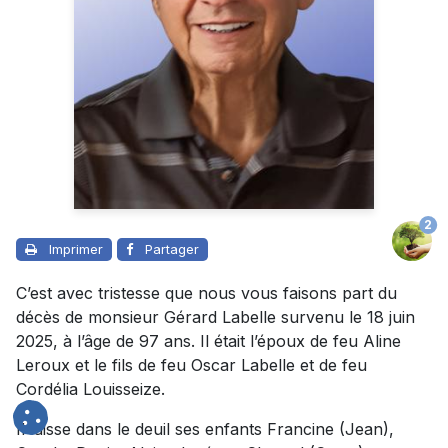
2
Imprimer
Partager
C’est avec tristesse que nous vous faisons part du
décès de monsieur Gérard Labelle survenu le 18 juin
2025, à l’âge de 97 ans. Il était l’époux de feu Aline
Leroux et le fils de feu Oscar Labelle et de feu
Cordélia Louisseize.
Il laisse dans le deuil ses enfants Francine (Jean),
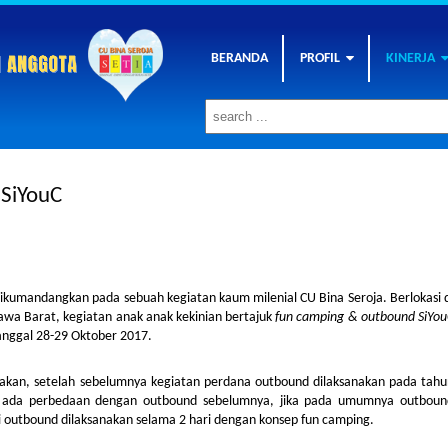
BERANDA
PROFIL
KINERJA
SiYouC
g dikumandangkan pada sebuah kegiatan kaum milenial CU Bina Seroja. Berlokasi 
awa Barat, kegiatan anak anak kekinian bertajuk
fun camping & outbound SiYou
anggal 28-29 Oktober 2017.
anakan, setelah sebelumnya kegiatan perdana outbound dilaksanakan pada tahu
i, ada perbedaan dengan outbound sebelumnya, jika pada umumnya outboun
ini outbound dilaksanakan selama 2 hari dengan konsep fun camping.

-.-.-

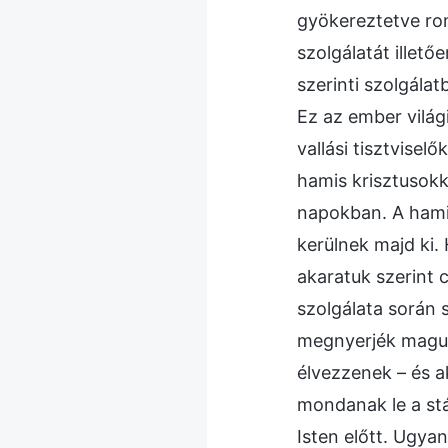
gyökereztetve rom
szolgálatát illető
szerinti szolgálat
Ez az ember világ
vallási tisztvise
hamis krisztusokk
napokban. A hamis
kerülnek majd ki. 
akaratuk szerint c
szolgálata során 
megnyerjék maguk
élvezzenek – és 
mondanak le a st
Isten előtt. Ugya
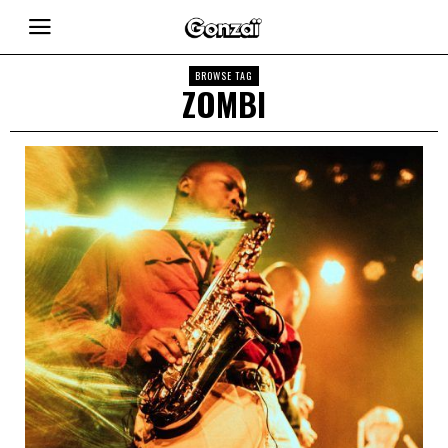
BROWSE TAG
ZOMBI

-.-.-

• EXERCISE BRIEF:
Would you filter the records and copy each line that contains the word "Labelle"?

• WRITTEN ANSWER:
décès de monsieur Gérard Labelle survenu le 18 juin
Leroux et le fils de feu Oscar Labelle et de feu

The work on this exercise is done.